◆ **Work instruction**:
Show the lines of the material that contain the word "Opéra".

◆ **Entries supplied**:
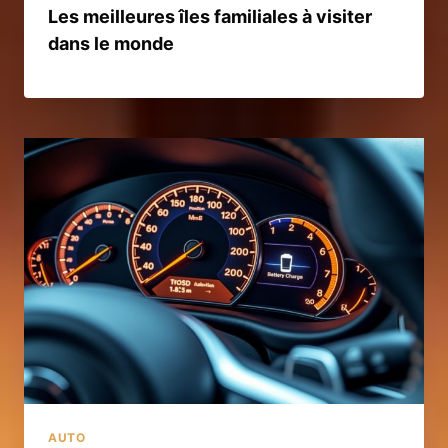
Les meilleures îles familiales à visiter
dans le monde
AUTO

* * *

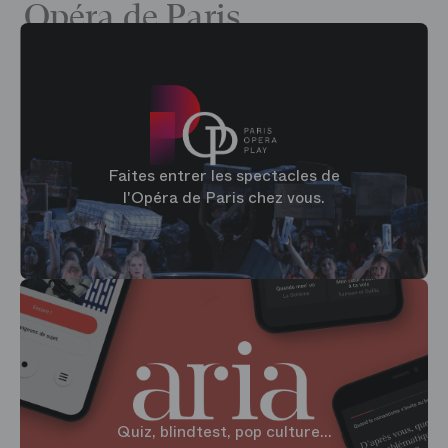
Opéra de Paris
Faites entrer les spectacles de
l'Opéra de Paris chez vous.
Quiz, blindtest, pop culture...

* * *

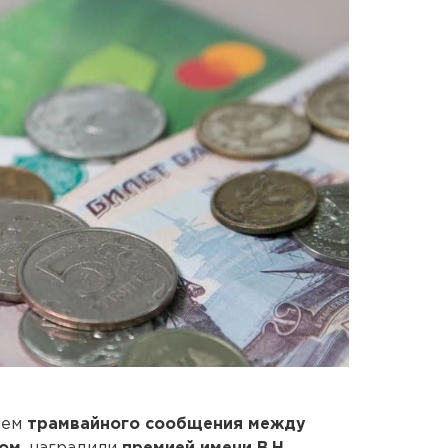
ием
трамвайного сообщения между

◆ **Response to the task**:
Opéra de Paris
l'Opéra de Paris chez vous.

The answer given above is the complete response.